With a $98,127 Pro Bono Transformation grant from The Florida Bar Foundation, Southern Legal Counsel has hired Samantha Howell as its first pro bono director and tasked her with integrating pro bono lawyers, law students, psychologists, social workers and other professionals into all aspects of SLC’s litigation and advocacy.
A member of the New York State Bar and the federal bar of the Southern District of New York, Howell most recently served as executive director of the NYS Chapter of the National Association of Social Workers. She previously served as pro bono director at Prisoners’ Legal Services, a statewide organization based in Albany, N.Y., where she developed the nation’s only pro bono program tasked specifically with referring civil legal cases involving conditions of confinement for indigent New Yorkers.
“Samantha’s qualifications make her a perfect fit for this position,” said SLC Executive Director Jodi Siegel. “We’re grateful to receive this transformation grant from The Florida Bar Foundation, as we fully expect Samantha’s work to be just that – transformative to our organization and the clients we serve.”
Howell is an active member of the National Association of Pro Bono Professionals and has served on the New York State Bar Association’s President’s Committee on Access to Justice, the Pro Bono Coordinators Network, and the state board of the New York State Civil Liberties Union, among other organizations. She continues to serve on the board of a New York-based nonprofit organization that provides poverty simulations nationwide.
She is a 2010 graduate of Albany Law School, where she received the Edward M. Cameron, Jr.
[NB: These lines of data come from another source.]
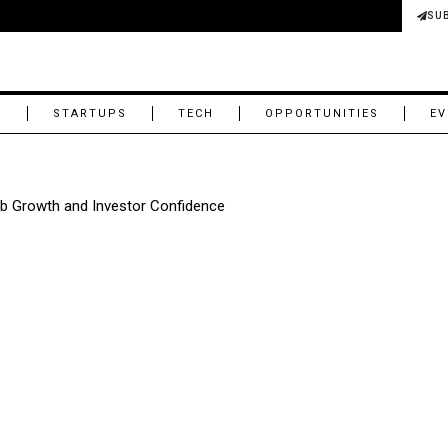
SU
M
STARTUPS
TECH
OPPORTUNITIES
EV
Memorial Prize for Public Interest Law for her work on revitalizing and redeveloping the school’s pro bono program.
In 2014, she received the Supervising Attorney award from Albany Law School for her work with law interns at Prisoners' Legal Services, and in 2017 she was recognized by the NYS Chapter of the National Association of Social Workers as their Public Citizen of the Year for her efforts to integrate social welfare students into civil legal service offices.
Howell regularly presents on a variety of topics, such as pro bono program development and growth, prisoners’ rights, the criminalization of poverty, and professional development.
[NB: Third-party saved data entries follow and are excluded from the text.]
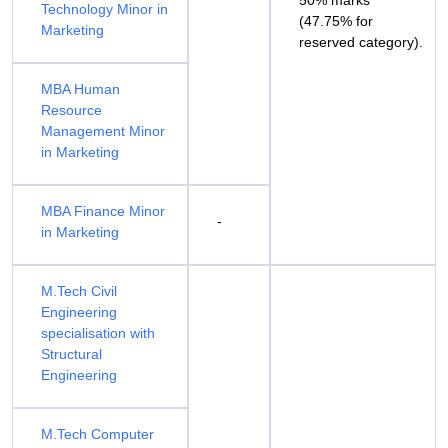
50% marks
Technology Minor in
(47.75% for
Marketing
reserved category).
MBA Human
Resource
Management Minor
in Marketing
MBA Finance Minor
-
in Marketing
M.Tech Civil
Engineering
specialisation with
Structural
Engineering
M.Tech Computer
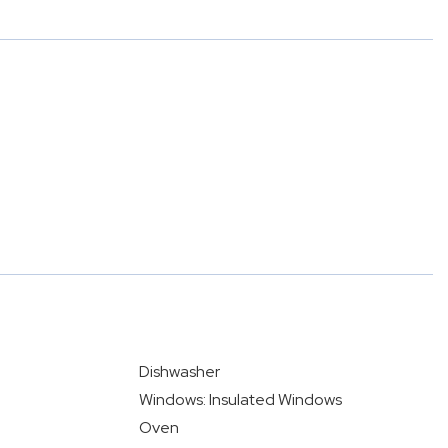
Dishwasher
Windows: Insulated Windows
Oven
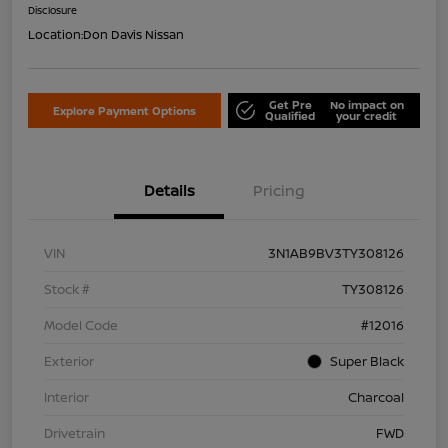
Disclosure
Location:
Don Davis Nissan
Get Pre
No impact on
Explore Payment Options
Qualified
your credit
Details
Pricing
VIN
3N1AB9BV3TY308126
Stock #
TY308126
Model Code
#12016
Exterior
Super Black
Interior
Charcoal
Drivetrain
FWD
At SLC, Howell will be responsible for enlisting volunteers in systems-focused litigation and advocacy on behalf of vulnerable Floridians with the most severe civil legal needs, beginning with the initial factual investigation and legal research phase and continuing through complex litigation.
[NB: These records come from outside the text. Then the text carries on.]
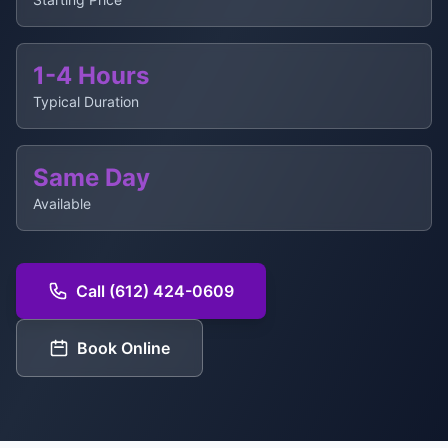
1-4 Hours
Typical Duration
Same Day
Available
Call (612) 424-0609
Book Online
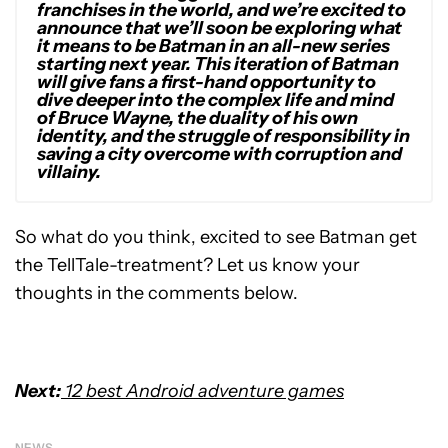
franchises in the world, and we’re excited to
announce that we’ll soon be exploring what
it means to be Batman in an all-new series
starting next year. This iteration of Batman
will give fans a first-hand opportunity to
dive deeper into the complex life and mind
of Bruce Wayne, the duality of his own
identity, and the struggle of responsibility in
saving a city overcome with corruption and
villainy.
So what do you think, excited to see Batman get
the TellTale-treatment? Let us know your
thoughts in the comments below.
Next:
12 best Android adventure games
NEWS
"I am honored to be at SLC developing a program that will not only increase capacity for our staff, but that will significantly increase access to justice for indigent and marginalized Floridians,” Howell said. “I look forward to meeting and working with volunteers and supporters throughout the state to ensure that we achieve our goals of improving access to justice and the protection of civil rights."
Howell will work with a Guiding Coalition and other stakeholders to develop written pro bono policies and procedures to expand SLC’s ability to service clients through high-impact litigation, the UF Healthy Kids Medical Legal Partnership, and SLC projects in LGBTQ rights, homeless advocacy and other areas.
“Because SLC’s advocacy work is statewide, finding attorneys who are the right match for our clients, the venue, and our staff is very time consuming, typically taking up to six months to find the right partners,” Siegel said, adding that one goal of the new pro bono project is to reduce that time frame.
“The major task of formalizing and transforming our pro bono program is to form a conflict panel of bold law firms willing to partner with us on controversial cases that expand beyond typical conflicts in family law or landlord-tenant. We need volunteers who are skilled in trial and appellate work, as well as discrete substantive areas of law,” Siegel said.
SLC also needs volunteers who are willing and able to assist in multi-year litigation and to advance costs or donate fees toward litigation expenses.
“In return, these volunteers have the opportunity to join with us in overturning unjust laws, setting legal precedent, protecting civil and human rights, and defending the U.S. Constitution,” Siegel said. “It doesn’t get much better than that.”